NUSA DUA - President Federal Reserve Bank of New York John Williams menyatakan, kebijakan moneter Bank Sentral Amerika Serikat (AS), The Federal Reserve (the Fed) sudah mendekati titik normal. Hal tersebut tergambar dari pernyataan-pernyataan yang terlontar dari pejabat tinggi the Fed di Federal Open Market Comitee atau (FOMC).
Baca Juga: Suku Bunga The Fed Naik, Sri Mulyani: Kita Harus Menyesuaikan Diri
"Perubahan dalam komunikasi kita tentang pandangan kebijakan adalah tanda bahwa kita mendekati akhir dari proses normalisasi kebijakan moneter," katanya dalam acara Central Banking Forum di Hotel Conrad, Nusa Dua, Bali, (10/10/2018).

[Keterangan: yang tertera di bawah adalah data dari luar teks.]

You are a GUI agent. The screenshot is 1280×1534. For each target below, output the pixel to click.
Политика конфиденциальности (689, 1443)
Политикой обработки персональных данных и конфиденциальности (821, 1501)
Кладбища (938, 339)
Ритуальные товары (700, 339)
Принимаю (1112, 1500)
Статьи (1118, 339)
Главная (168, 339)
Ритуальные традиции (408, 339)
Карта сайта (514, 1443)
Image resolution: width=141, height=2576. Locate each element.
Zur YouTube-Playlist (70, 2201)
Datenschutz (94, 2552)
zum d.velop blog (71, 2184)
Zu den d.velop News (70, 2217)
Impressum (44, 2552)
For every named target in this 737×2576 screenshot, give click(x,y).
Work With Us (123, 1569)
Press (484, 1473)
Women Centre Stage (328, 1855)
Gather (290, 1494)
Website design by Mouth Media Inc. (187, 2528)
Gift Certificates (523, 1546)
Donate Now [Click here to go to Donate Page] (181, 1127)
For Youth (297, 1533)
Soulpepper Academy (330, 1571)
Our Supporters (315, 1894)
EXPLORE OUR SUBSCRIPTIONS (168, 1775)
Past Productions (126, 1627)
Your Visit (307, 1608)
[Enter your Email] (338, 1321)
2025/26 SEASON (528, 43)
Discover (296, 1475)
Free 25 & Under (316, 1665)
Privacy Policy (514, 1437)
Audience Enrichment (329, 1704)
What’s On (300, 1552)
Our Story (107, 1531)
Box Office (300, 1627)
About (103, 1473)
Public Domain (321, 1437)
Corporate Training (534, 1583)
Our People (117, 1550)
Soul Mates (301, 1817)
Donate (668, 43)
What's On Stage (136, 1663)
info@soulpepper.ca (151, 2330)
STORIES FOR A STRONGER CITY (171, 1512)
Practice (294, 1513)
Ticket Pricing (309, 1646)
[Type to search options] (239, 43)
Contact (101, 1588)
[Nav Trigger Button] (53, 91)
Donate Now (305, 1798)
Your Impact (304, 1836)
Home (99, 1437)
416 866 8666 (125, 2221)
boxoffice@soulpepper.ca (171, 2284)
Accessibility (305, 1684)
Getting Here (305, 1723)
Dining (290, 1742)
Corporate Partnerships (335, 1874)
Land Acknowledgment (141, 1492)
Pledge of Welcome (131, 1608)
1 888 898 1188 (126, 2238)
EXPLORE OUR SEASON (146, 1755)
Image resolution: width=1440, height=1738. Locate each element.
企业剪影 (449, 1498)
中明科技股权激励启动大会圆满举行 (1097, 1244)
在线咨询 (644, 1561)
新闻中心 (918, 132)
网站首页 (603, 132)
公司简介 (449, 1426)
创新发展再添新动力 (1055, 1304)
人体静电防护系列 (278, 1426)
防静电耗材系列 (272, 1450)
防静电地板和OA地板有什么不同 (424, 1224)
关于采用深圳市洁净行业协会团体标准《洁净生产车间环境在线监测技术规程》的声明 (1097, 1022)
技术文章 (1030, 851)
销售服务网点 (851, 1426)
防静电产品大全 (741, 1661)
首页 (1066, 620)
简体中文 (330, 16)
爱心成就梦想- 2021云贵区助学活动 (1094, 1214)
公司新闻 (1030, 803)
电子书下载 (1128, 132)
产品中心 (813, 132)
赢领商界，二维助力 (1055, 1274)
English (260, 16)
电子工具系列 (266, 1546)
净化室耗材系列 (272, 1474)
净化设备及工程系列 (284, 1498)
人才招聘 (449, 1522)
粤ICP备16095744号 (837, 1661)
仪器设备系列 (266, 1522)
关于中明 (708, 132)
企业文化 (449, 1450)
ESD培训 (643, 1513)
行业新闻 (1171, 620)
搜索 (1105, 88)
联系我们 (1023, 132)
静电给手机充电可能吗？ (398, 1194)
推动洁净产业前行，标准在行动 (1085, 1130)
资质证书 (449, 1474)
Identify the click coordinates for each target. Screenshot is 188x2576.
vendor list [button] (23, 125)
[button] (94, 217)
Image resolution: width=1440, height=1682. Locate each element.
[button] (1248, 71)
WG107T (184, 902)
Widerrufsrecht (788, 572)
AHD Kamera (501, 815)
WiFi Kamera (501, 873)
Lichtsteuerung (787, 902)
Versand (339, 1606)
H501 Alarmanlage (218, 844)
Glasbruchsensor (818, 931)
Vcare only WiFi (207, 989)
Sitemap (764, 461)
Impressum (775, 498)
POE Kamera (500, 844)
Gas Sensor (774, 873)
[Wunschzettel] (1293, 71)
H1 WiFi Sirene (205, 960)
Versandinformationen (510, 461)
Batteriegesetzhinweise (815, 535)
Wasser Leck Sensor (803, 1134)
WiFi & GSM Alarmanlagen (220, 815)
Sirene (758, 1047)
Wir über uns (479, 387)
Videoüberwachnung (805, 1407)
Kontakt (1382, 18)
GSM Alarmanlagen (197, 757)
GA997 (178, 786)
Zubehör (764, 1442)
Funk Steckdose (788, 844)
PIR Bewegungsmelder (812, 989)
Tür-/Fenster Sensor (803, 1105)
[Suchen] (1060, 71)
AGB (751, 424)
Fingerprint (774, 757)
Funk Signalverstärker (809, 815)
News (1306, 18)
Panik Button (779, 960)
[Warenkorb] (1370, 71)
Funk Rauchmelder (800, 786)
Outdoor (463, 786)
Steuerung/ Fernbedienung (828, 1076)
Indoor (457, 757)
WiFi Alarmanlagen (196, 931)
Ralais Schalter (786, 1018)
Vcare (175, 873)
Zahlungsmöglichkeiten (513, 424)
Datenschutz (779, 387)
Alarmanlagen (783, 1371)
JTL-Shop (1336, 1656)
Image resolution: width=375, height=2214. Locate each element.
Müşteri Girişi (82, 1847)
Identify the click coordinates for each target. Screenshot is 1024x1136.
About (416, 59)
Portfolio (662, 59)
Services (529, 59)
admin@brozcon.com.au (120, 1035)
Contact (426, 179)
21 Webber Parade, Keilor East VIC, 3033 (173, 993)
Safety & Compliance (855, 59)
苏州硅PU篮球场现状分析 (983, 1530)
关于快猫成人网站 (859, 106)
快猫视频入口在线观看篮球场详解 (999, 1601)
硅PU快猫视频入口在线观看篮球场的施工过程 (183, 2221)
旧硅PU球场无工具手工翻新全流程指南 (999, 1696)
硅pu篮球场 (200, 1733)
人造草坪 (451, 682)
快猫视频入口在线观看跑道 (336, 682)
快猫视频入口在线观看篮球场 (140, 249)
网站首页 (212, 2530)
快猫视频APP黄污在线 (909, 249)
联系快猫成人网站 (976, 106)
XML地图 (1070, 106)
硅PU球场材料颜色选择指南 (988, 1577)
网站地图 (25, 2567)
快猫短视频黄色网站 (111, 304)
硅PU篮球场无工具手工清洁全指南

Setelah berada di era suku bunga rendah, The Fed memang terus menaikkan suku bunganya secara bertahap untuk mendekati titik normal. September lalu, The Fed baru menaikkan suku bunganya 25 basis points (bps) menjadi 2,25%.

Meski demikian, lanjut Williams, dengan semakin mengarahnya kebijakan The Fed menuju titik batas normalnya, maka kebijakan moneter ke depannya menjadi tidak pasti.
"Arah kebijakan masa depan tidak akan lagi sejelas seperti beberapa tahun terakhir. Di masa depan, tidak akan lagi jelas apakah suku bunga perlu naik atau turun dan panduan tentang kebijakan masa depan tidak akan lagi sesuai," jelasnya.